Stored data entries
**********
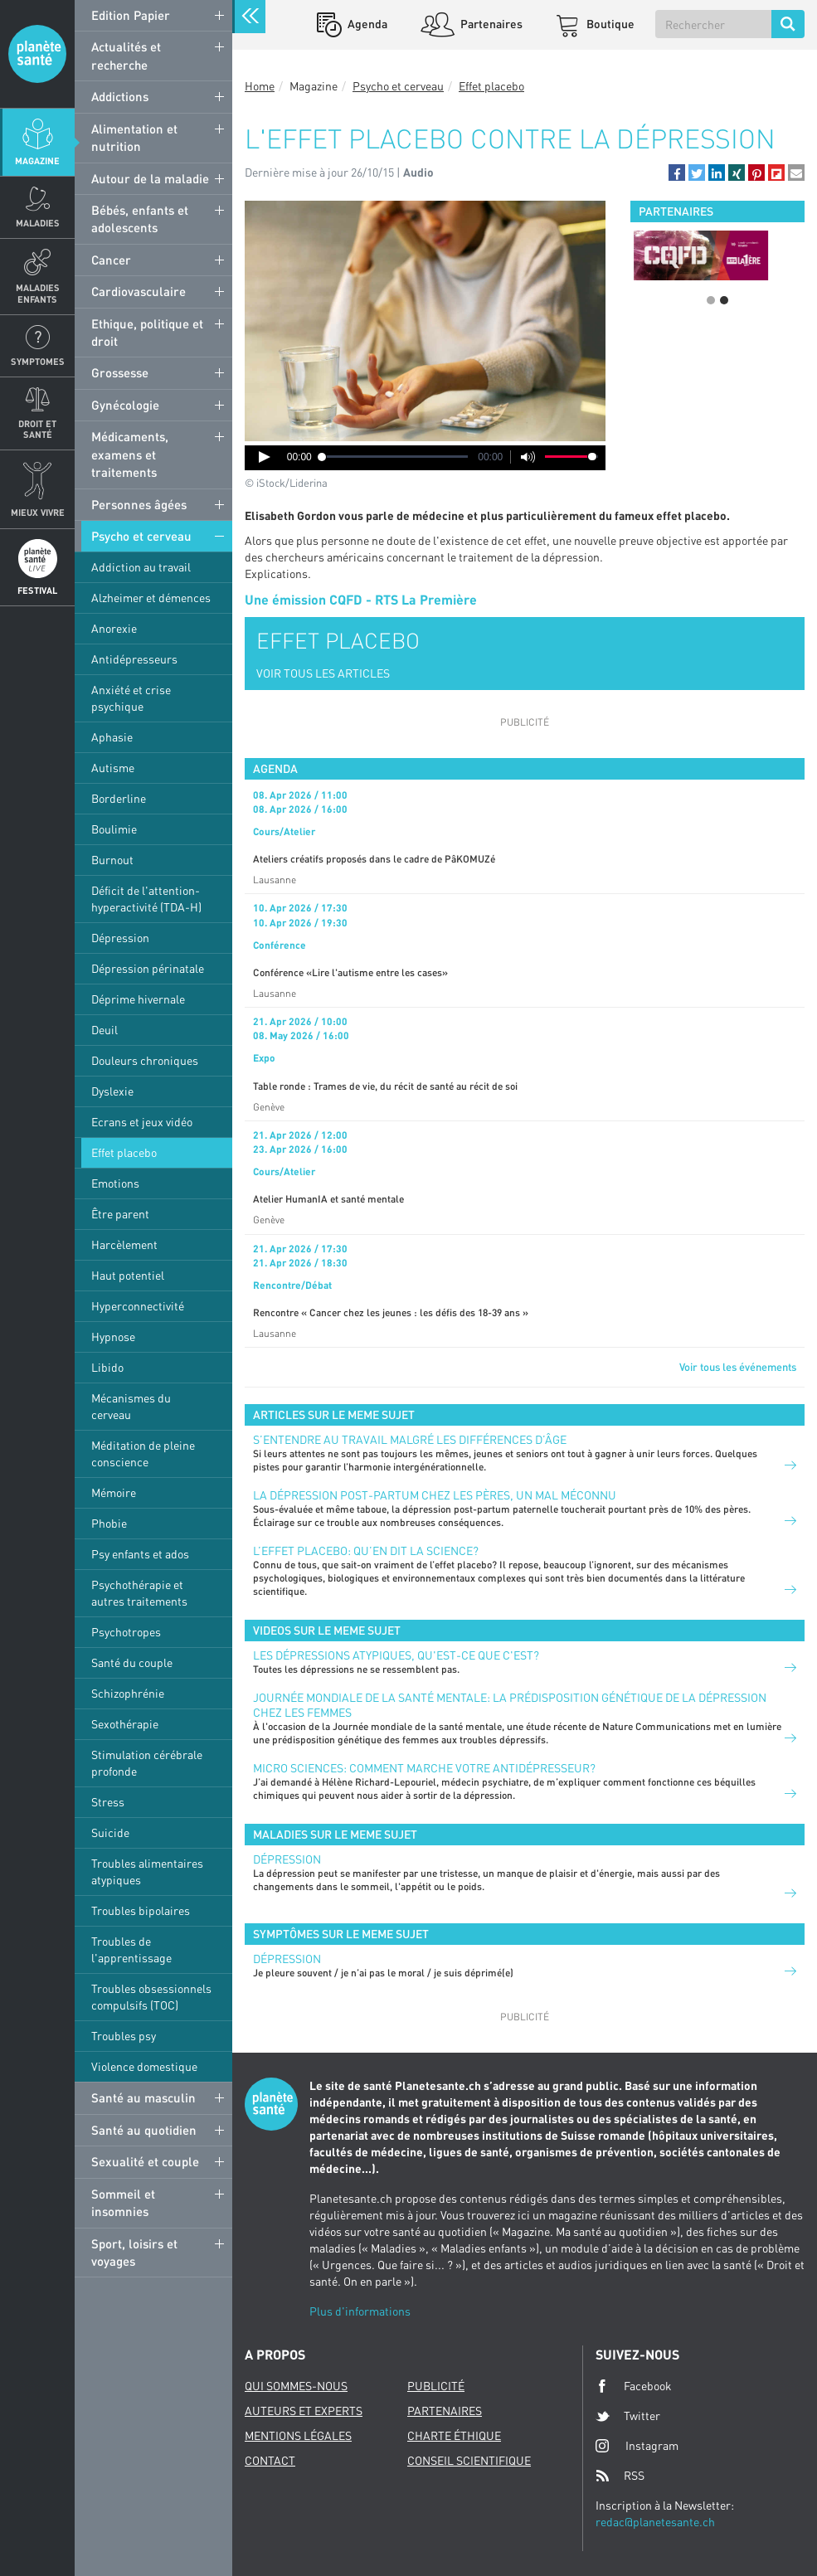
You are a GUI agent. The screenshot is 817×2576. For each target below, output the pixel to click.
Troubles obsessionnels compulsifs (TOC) (151, 1996)
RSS (620, 2475)
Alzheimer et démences (151, 598)
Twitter (628, 2416)
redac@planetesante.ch (655, 2522)
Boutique (609, 24)
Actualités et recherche (126, 55)
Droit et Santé (37, 429)
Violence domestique (144, 2066)
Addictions (119, 96)
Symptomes (38, 361)
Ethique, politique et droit (147, 332)
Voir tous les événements (737, 1366)
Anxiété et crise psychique (131, 698)
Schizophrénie (127, 1693)
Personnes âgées (139, 504)
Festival (37, 590)
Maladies (38, 222)
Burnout (112, 860)
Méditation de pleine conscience (143, 1453)
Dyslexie (112, 1091)
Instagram (637, 2445)
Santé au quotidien (144, 2129)
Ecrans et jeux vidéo (141, 1122)
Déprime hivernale (138, 999)
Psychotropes (126, 1632)
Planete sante (37, 54)
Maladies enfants (38, 293)
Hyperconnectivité (137, 1306)
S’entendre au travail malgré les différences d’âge (410, 1439)
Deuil (104, 1030)
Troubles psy (123, 2036)
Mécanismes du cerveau (131, 1406)
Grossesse (119, 372)
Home (260, 86)
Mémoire (113, 1492)
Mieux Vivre (38, 512)
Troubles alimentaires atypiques (147, 1871)
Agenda (366, 24)
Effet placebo (124, 1152)
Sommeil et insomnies (123, 2202)
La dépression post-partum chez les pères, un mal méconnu (434, 1495)
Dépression (120, 938)
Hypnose (113, 1336)
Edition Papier (130, 14)
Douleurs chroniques (144, 1060)
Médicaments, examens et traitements (129, 454)
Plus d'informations (360, 2311)
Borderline (118, 798)
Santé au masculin (143, 2097)
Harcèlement (124, 1244)
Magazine (37, 160)
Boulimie (114, 829)
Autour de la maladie (150, 178)
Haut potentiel (127, 1275)
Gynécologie (125, 404)
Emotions (115, 1183)
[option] (717, 255)
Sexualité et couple (145, 2161)
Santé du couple (132, 1662)
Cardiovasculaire (138, 291)
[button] (677, 172)
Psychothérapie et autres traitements (139, 1592)
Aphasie (112, 737)
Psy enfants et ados (140, 1554)
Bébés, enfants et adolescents (139, 218)
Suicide (110, 1832)
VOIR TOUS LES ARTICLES (323, 673)
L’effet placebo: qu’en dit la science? (366, 1550)
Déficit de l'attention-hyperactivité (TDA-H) (146, 898)
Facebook (634, 2386)
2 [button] (724, 300)
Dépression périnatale (147, 968)
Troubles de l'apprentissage (131, 1949)
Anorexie (114, 628)
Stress (107, 1802)
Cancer (111, 259)
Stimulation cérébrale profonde (146, 1762)
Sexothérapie (124, 1724)
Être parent (120, 1214)
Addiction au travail (141, 567)
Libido (107, 1367)
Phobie (109, 1523)
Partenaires (490, 24)
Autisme (112, 768)
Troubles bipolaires (140, 1910)
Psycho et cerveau (141, 535)
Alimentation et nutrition (134, 137)
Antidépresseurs (134, 659)
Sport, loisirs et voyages (134, 2252)
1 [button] (711, 300)
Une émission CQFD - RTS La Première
**********
* **WORK REQUIRED**: Say again, exactly, only those lines of the records that run from the start through the line with "Festival (37, 590)". Pictures are to be skipped.

* **FINISHED EXERCISE**:
You are a GUI agent. The screenshot is 817×2576. For each target below, output the pixel to click.
Troubles obsessionnels compulsifs (TOC) (151, 1996)
RSS (620, 2475)
Alzheimer et démences (151, 598)
Twitter (628, 2416)
redac@planetesante.ch (655, 2522)
Boutique (609, 24)
Actualités et recherche (126, 55)
Droit et Santé (37, 429)
Violence domestique (144, 2066)
Addictions (119, 96)
Symptomes (38, 361)
Ethique, politique et droit (147, 332)
Voir tous les événements (737, 1366)
Anxiété et crise psychique (131, 698)
Schizophrénie (127, 1693)
Personnes âgées (139, 504)
Festival (37, 590)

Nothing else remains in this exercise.